How the search index is built and queried

Pennington has no search server. The index is a set of static JSON files generated alongside the rest of the site, and the query runs in the visitor's browser. That single constraint — no backend at query time — shapes every other decision: how the index is split, what a record represents, and how a multi-locale site keeps its indexes apart.

Context

The search engine itself is not Pennington's. The tokenizer, stemmer, inverted index, and ranking live in the external DeweySearch package; the browser client ships from DeweySearch.Web as dewey-search.js. Pennington's job is the adapter layer: turn rendered pages into DeweySearch.SearchDocument records, hand them to DeweySearch's index builder, and lay the resulting artifacts out on disk where the client can fetch them.

Keeping the engine external means Pennington never re-implements ranking, and an upgrade to DeweySearch's relevance model arrives without a Pennington change. What Pennington owns is everything domain-specific: what counts as a record, what URL a result links to, and which dimensions become filter facets.

Records are heading-level, not page-level

A naive index has one record per page. Search a thousand-word reference page and the whole page matches; the result drops the reader at the top and leaves them to scroll.

Pennington indexes at the heading instead. After a page renders, HeadingSectionExtractor walks the post-pipeline HTML and splits it into one section per h2–h6 heading, plus a lead section for the text before the first heading. SearchIndexBuilder maps each section onto its own SearchDocument: the lead section carries the page's title, description, and URL; every heading section carries the heading text as its title and an anchored URL (/page/#heading). Each non-lead record also carries a page→heading breadcrumb trail, so the client can group results by their source page and a result deep-links to the exact section that matched.
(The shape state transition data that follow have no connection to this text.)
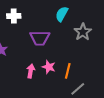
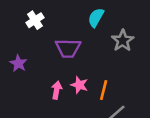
white cross: (14, 16) -> (35, 20), turned -32

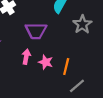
pink arrow: (57, 90) -> (26, 57), moved

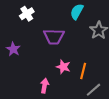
pink arrow: (26, 57) -> (45, 86), moved

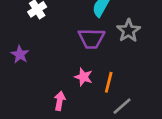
purple trapezoid: (54, 37) -> (91, 39), moved

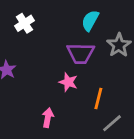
pink star: (83, 77) -> (68, 82), moved

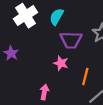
cyan semicircle: (90, 21) -> (57, 17), moved
white cross: (24, 23) -> (26, 16), size x1.5

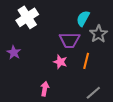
cyan semicircle: (57, 17) -> (83, 18), moved
orange line: (85, 76) -> (86, 61), moved

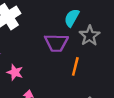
pink star: (60, 62) -> (15, 72), moved

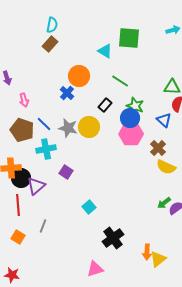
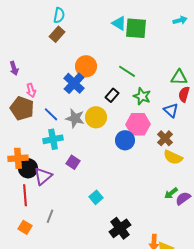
cyan triangle: (105, 51) -> (119, 23), moved
blue cross: (67, 93) -> (74, 83), size x1.5
blue circle: (130, 118) -> (125, 140), moved
brown pentagon: (22, 130) -> (22, 108), moved

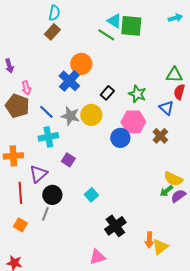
green line: (127, 71) -> (106, 35), moved
yellow semicircle: (173, 157) -> (173, 179), moved
black circle: (28, 168) -> (52, 195), moved

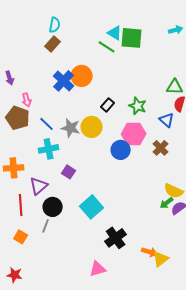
blue cross: (69, 81) -> (64, 81), moved
cyan square: (91, 195) -> (92, 207), size x1.6
orange arrow: (149, 240) -> (150, 252), turned -77

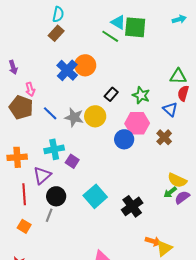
cyan cross: (49, 149) -> (54, 149), moved
black cross: (116, 238) -> (132, 206), moved

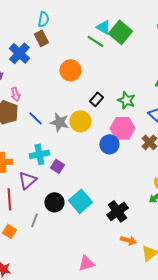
green square: (135, 27) -> (120, 32), turned 35
brown rectangle: (56, 33) -> (41, 38), turned -70
blue cross: (67, 70) -> (19, 53), moved
black circle: (56, 196) -> (54, 202), moved
orange arrow: (153, 241) -> (128, 240), moved

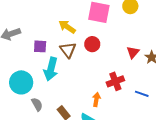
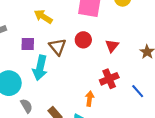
yellow arrow: (67, 27) -> (43, 17), moved
red triangle: (133, 52) -> (112, 46), moved
blue line: (142, 94) -> (138, 91), turned 32

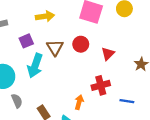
yellow arrow: (43, 17) -> (45, 16), turned 132
purple square: (28, 44) -> (26, 41), turned -32
blue line: (138, 91) -> (127, 101), turned -48

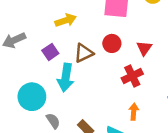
brown triangle: (55, 48) -> (84, 53), turned 48
red cross: (101, 85) -> (132, 76), moved
orange arrow: (79, 102) -> (134, 112), moved

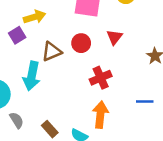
red triangle: (144, 48) -> (114, 37), moved
purple square: (50, 52) -> (17, 35), moved
orange arrow: (134, 112) -> (100, 115), size x1.5

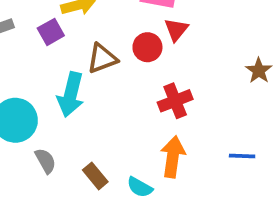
red triangle: (114, 37) -> (176, 30), moved
blue line: (145, 101) -> (242, 156), moved

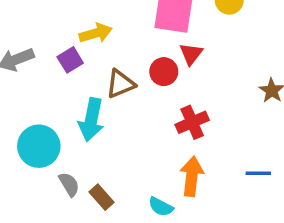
brown rectangle: (95, 176) -> (101, 197), moved

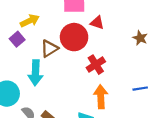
red triangle: (191, 54) -> (97, 23), moved, turned -40
red circle: (164, 72) -> (74, 37), size x1.6

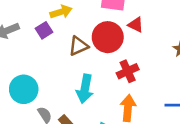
cyan arrow: (35, 73) -> (85, 89), moved

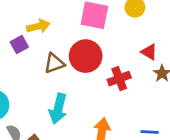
red triangle: (136, 25) -> (149, 52), moved
red cross: (128, 71) -> (119, 79), moved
The tradeoff is record count — a page with twelve headings produces thirteen records instead of one. That cost is paid in the index, which the visitor never downloads whole, and bought back as precision: the result is the section, not the page.

The index is sharded

A site of any size produces an index too large to ship as one file and download on the first keystroke. So the build splits it.

Each locale gets a tree under /search/{locale}/:

index.json — the entrypoint: the document table (one row per record: URL, title, length, priority, facet ids), the facet label vocabularies, ranking statistics, and the stemmed synonym map.
t-*.json — term shards. Terms are bucketed by the first few characters of their stemmed form, so a query fetches only the shards for the terms it contains.
f-*.json — per-page fragments holding the indexed body text, fetched only when a page surfaces in results.
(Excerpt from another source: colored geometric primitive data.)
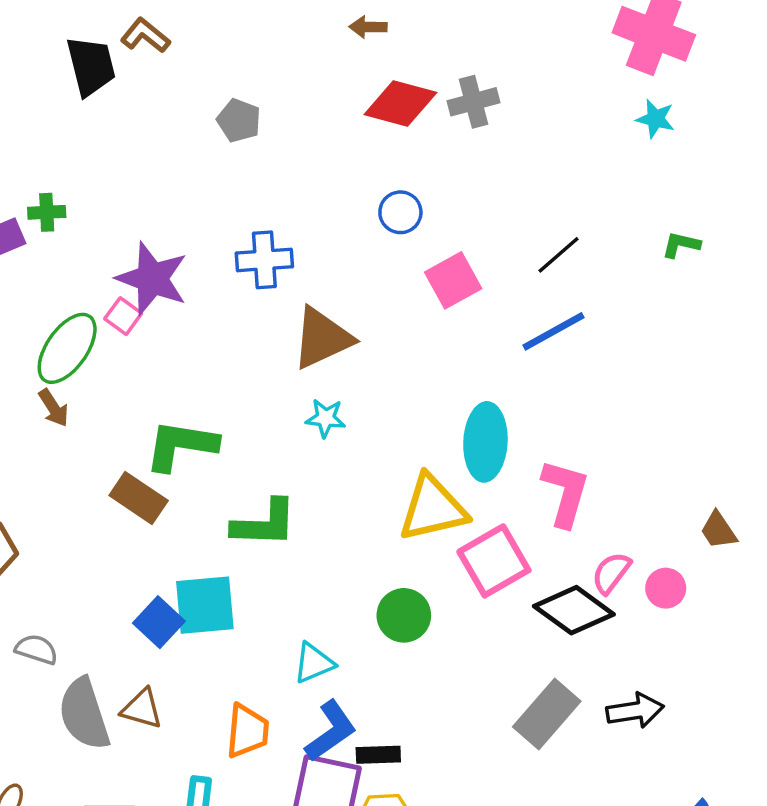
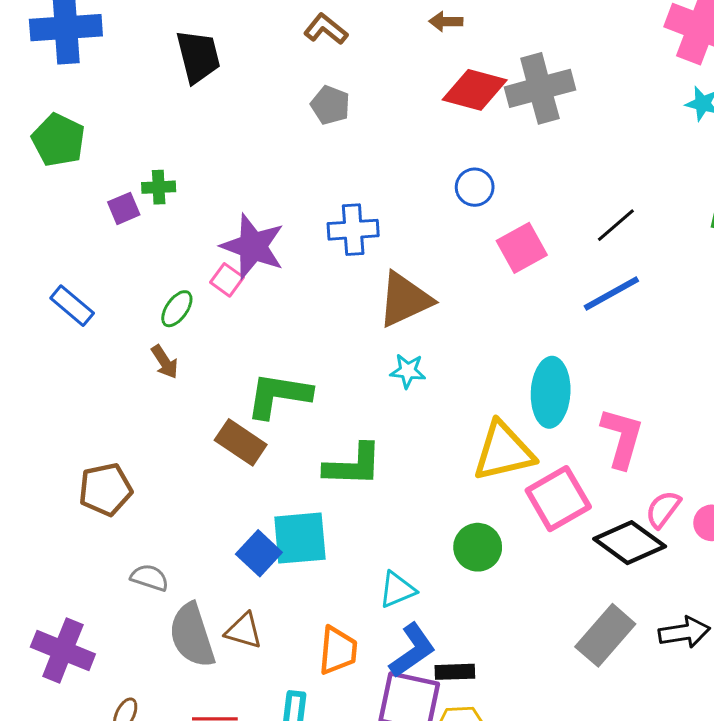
brown L-shape: (145, 35) -> (326, 29), moved
gray cross: (474, 102) -> (540, 88), size x1.5
green ellipse: (67, 348) -> (177, 309), size x0.6

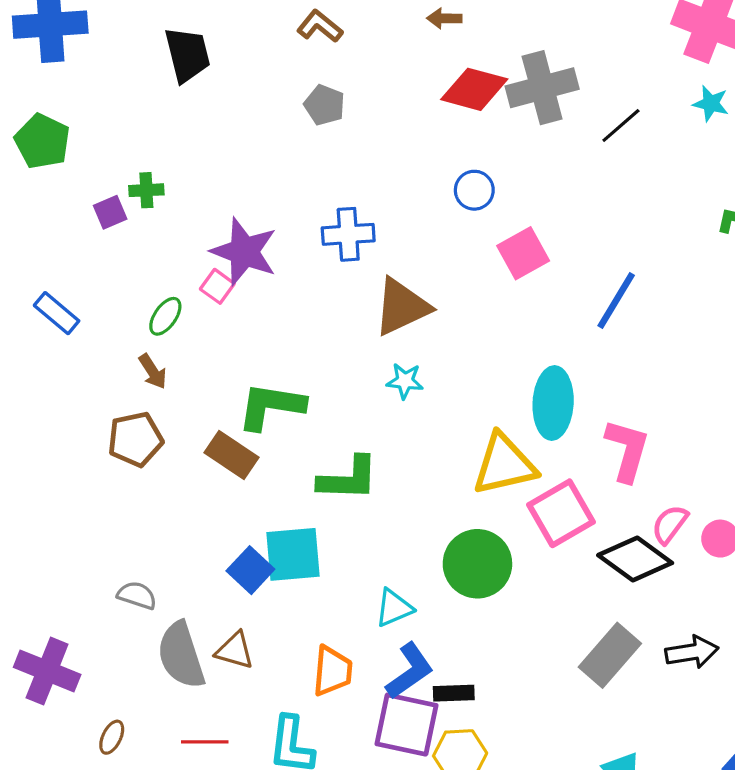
black line: (616, 225) -> (621, 126), moved
blue line: (611, 293) -> (616, 301), turned -30
brown pentagon: (105, 489) -> (135, 439), moved
green circle: (478, 547) -> (477, 564), size x1.4

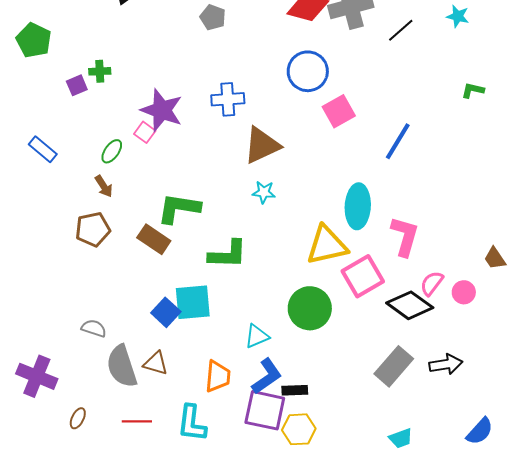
blue circle: (474, 190) -> (308, 71), size x1.6

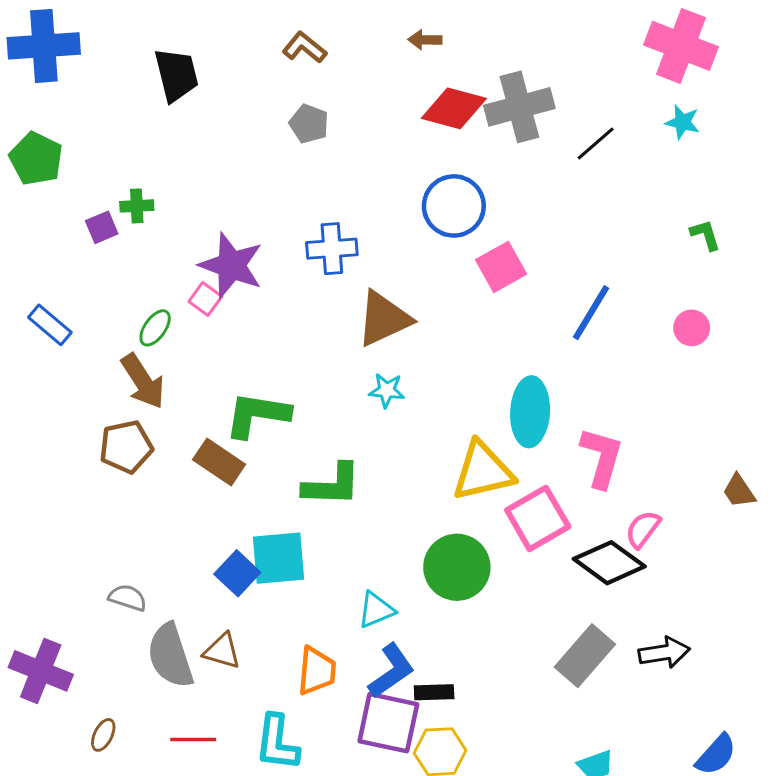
green L-shape: (473, 90) -> (705, 235), turned 60
brown arrow: (104, 186) -> (143, 381), size x1.6
pink circle: (464, 292) -> (692, 328), moved

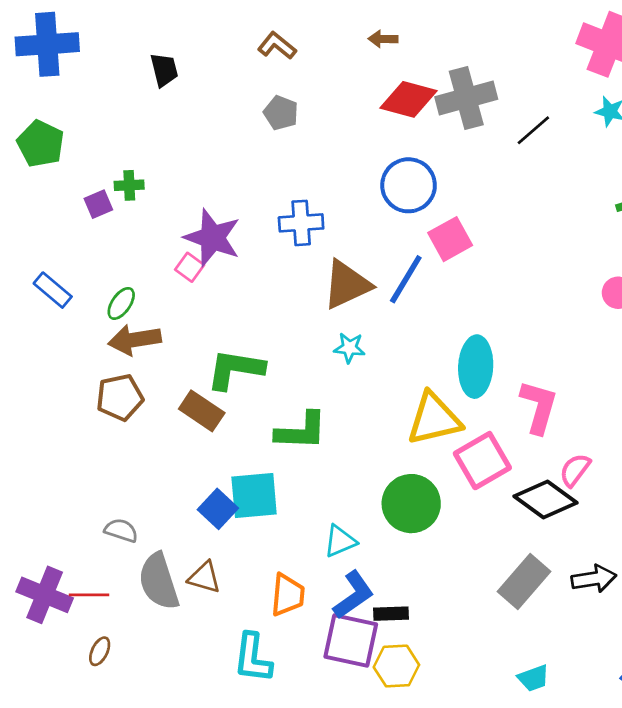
black trapezoid: (176, 75) -> (164, 70), size x0.7
blue line: (591, 313) -> (406, 279), moved
green ellipse: (155, 328) -> (121, 303), moved
brown arrow: (143, 381) -> (135, 340), turned 114
red line: (193, 739) -> (89, 595), moved

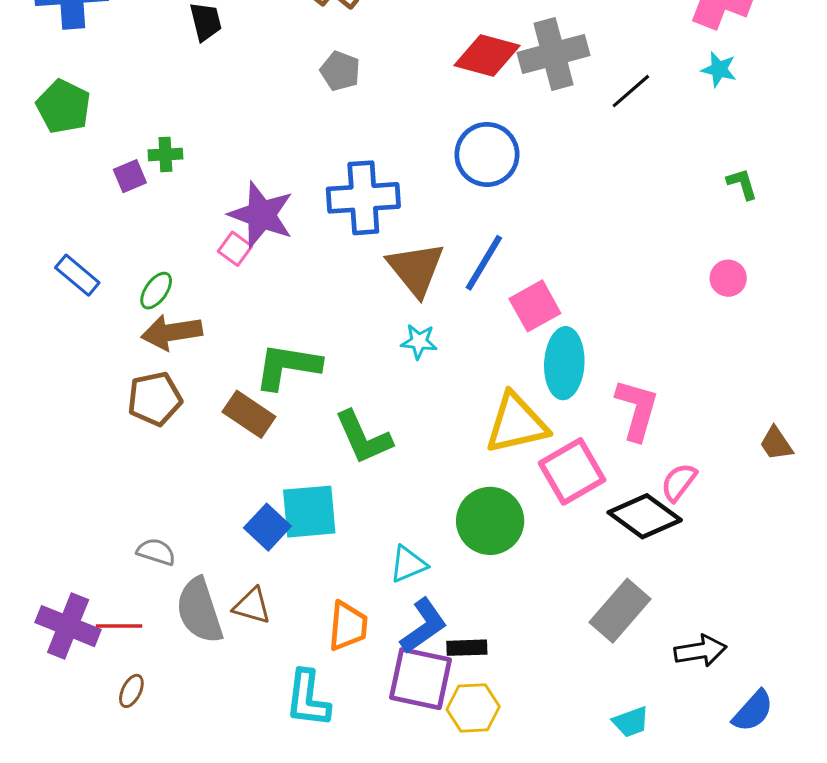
blue cross: (301, 223) -> (363, 198), size x1.4
pink square: (450, 239) -> (535, 306), moved
brown triangle: (347, 285) -> (416, 269), turned -44
green L-shape: (301, 431) -> (363, 437), turned 64
black arrow: (594, 579) -> (700, 651), moved

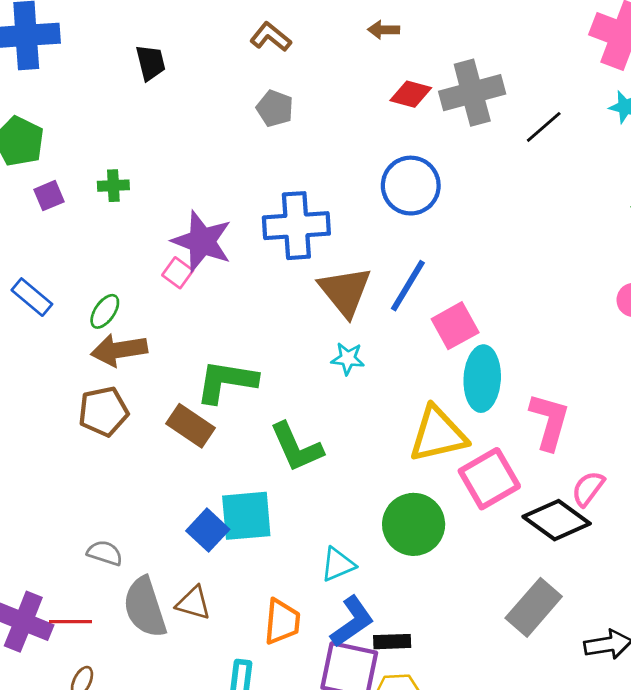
red diamond: (487, 56) -> (411, 94), size x0.7
purple square: (130, 176) -> (49, 196), moved

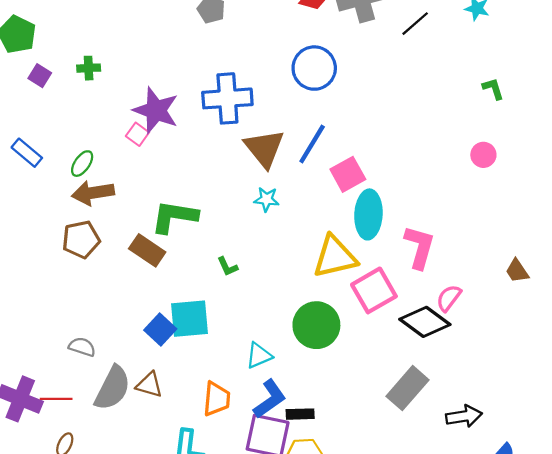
purple square: (49, 196) -> (40, 76), turned -35
green L-shape: (296, 447) -> (227, 267), size x0.5
gray semicircle: (145, 607) -> (112, 388), turned -135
The client downloads index.json once, then pulls term shards and fragments on demand. Typing a query fetches a handful of small files rather than one large one; opening a result fetches that page's fragment and nothing else. The shard granularity is tunable, but the default keeps shards small enough that no single fetch dominates.

The build is a fold over the render

The index is not a second pass over the content. SearchArtifactService folds over the same site projection that produced every page's HTML, so each page's rendered body and heading split already exist by the time search sees them — building the index is a pure mapping from rendered page to records, not a re-render.

The same service feeds two consumers: the build-time emitter that writes the JSON files into the static output, and the dev-time middleware that serves them live. One source of truth means the index a developer queries locally is the index that ships. Because the service derives its state from content files, it is file-watched: edit a page and the index it holds is dropped and rebuilt.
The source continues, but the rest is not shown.